What you will do:
Go over the data and work out how many lines include the word "really". Give that number only.

Dataset records:
BEGIN
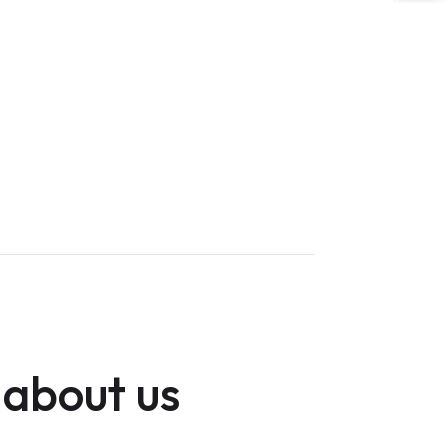
 about us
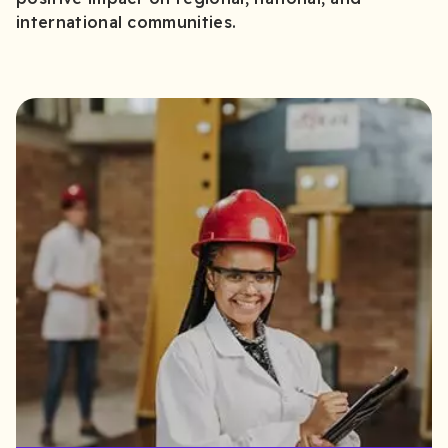
international communities.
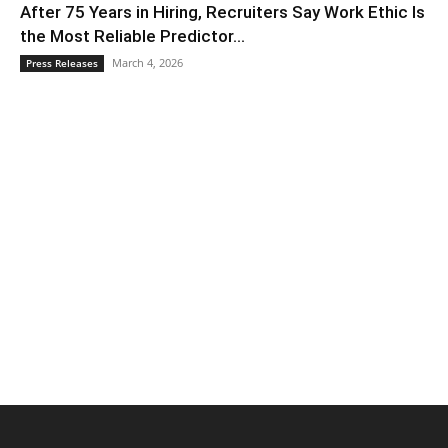
After 75 Years in Hiring, Recruiters Say Work Ethic Is
the Most Reliable Predictor...
March 4, 2026
Press Releases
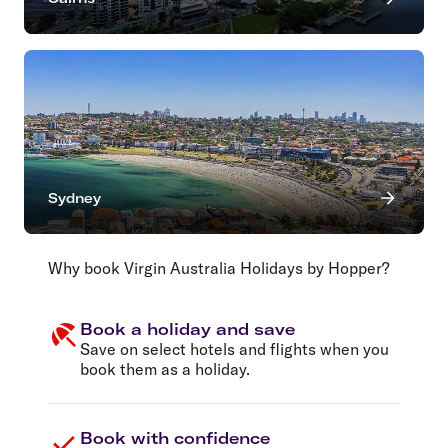
Sydney
Why book Virgin Australia Holidays by Hopper?
Book a holiday and save
Save on select hotels and flights when you
book them as a holiday.
Book with confidence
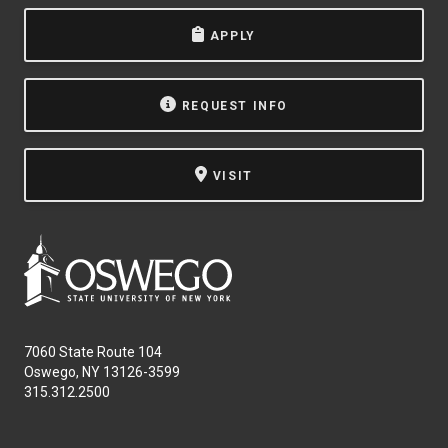
APPLY
REQUEST INFO
VISIT
7060 State Route 104
Oswego, NY 13126-3599
315.312.2500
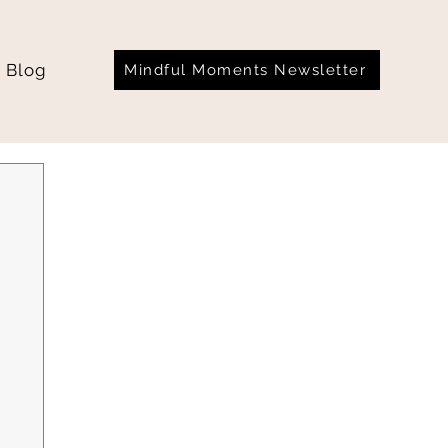
Blog
Mindful Moments Newsletter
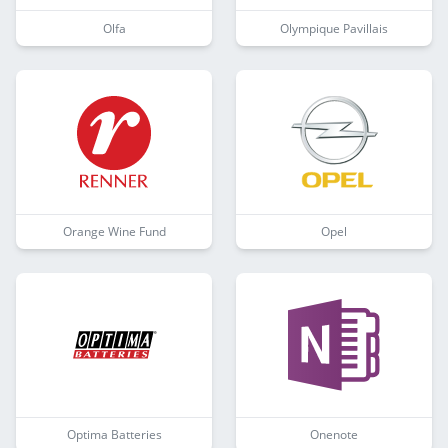
Olfa
Olympique Pavillais
Orange Wine Fund
Opel
Optima Batteries
Onenote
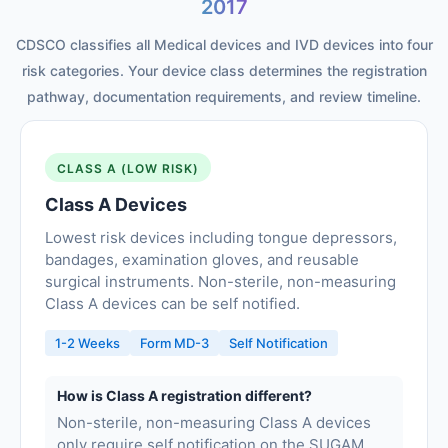
2017
CDSCO classifies all Medical devices and IVD devices into four
risk categories. Your device class determines the registration
pathway, documentation requirements, and review timeline.
CLASS A (LOW RISK)
Class A Devices
Lowest risk devices including tongue depressors,
bandages, examination gloves, and reusable
surgical instruments. Non-sterile, non-measuring
Class A devices can be self notified.
1-2 Weeks
Form MD-3
Self Notification
How is Class A registration different?
Non-sterile, non-measuring Class A devices
only require self notification on the SUGAM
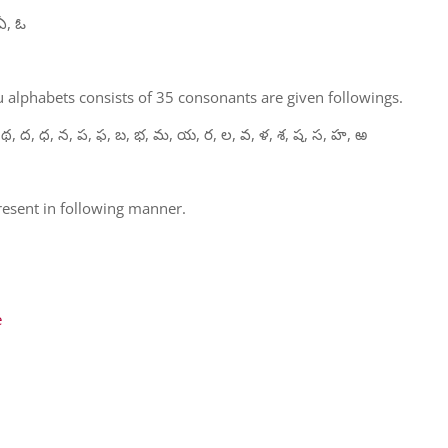
ఏ, ఓ
 alphabets consists of 35 consonants are given followings.
 థ, ద, ధ, న, ప, ఫ, బ, భ, మ, య, ర, ల, వ, ళ, శ, ష, స, హ, ఱ
present in following manner.
e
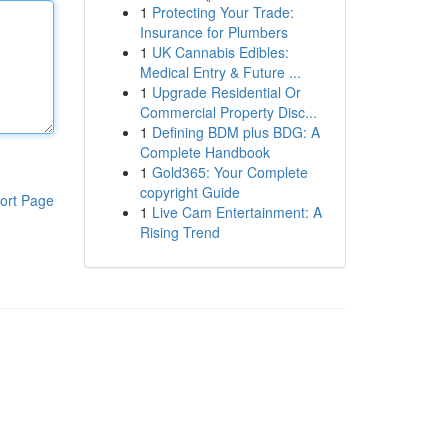
1
Protecting Your Trade:
Insurance for Plumbers
1
UK Cannabis Edibles:
Medical Entry & Future ...
1
Upgrade Residential Or
Commercial Property Disc...
1
Defining BDM plus BDG: A
Complete Handbook
1
Gold365: Your Complete
copyright Guide
ort Page
1
Live Cam Entertainment: A
Rising Trend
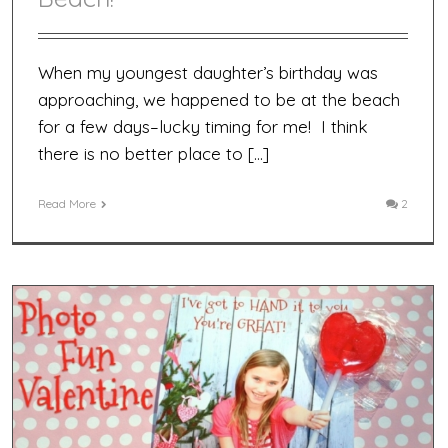
When my youngest daughter’s birthday was
approaching, we happened to be at the beach
for a few days–lucky timing for me! I think
there is no better place to […]
Read More
2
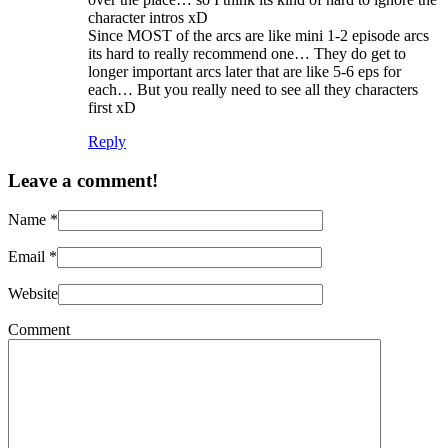
character intros xD
Since MOST of the arcs are like mini 1-2 episode arcs
its hard to really recommend one… They do get to
longer important arcs later that are like 5-6 eps for
each… But you really need to see all they characters
first xD
Reply
Leave a comment!
Name
*
Email
*
Website
Comment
END
Result of this exercise:
2